In practice, in order to improve the autonomous learning model of the preset model and avoid the problems of poor generalization and unreasonable performance caused by artificially setting the weights corresponding to the sub-models, in an embodiment, the weights corresponding to the sub-models may also be learned in the training process.

Specifically, in a specific implementation, the preset model may further include a weight processing branch, where an input of the weight processing branch is a feature obtained by performing convolution processing on the sample image in each sub-model, and in the actual processing, the method may further include the following steps:

step S2020: and obtaining a weight distribution proportion of the weight processing branch output, wherein the weight distribution proportion represents the ratio of weights corresponding to the identification results output by the sub models respectively.

The weight distribution ratio may be obtained while obtaining the recognition results output by each of the plurality of submodels.

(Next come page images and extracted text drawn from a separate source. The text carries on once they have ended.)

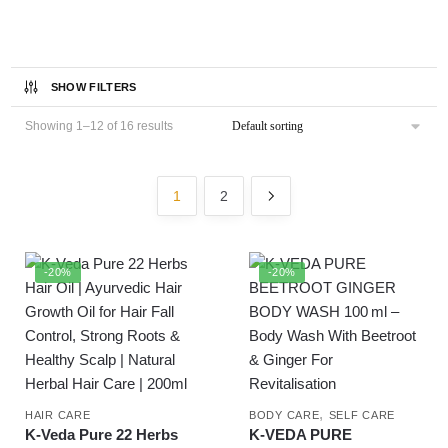
SHOW FILTERS
Showing 1–12 of 16 results
1
2
-20%
-20%
,
HAIR CARE
BODY CARE
SELF CARE
K-Veda Pure 22 Herbs
K‑VEDA PURE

In one embodiment, the weight processing branch comprises a plurality of primary fully-connected layers and a secondary fully-connected layer, wherein the input of the secondary fully-connected layer can be simultaneously connected with the output of the plurality of primary fully-connected layers. Wherein the input terminals of different first-level fully-connected layers can be connected with the output terminals of the convolution layers of a different sub-model.

Referring to fig. 3, a schematic structural diagram of the preset model shown in fig. 1 after adding a weight processing branch is shown, and as shown in fig. 3, the weight processing branch may include: two primary full-link layers, FC3 and FC4, and one secondary full-link layer, FC 5. The input end of the first-level full-connection layer FC3 is connected with the output end of the convolution layer in the sub-model 101, the input end of the first-level full-connection layer FC4 is connected with the output end of the convolution layer in the sub-model 102, and the input end of the second-level full-connection layer FC5 is connected with the output end of the first-level full-connection layer FC3 and the output end of the first-level full-connection layer FC4 at the same time.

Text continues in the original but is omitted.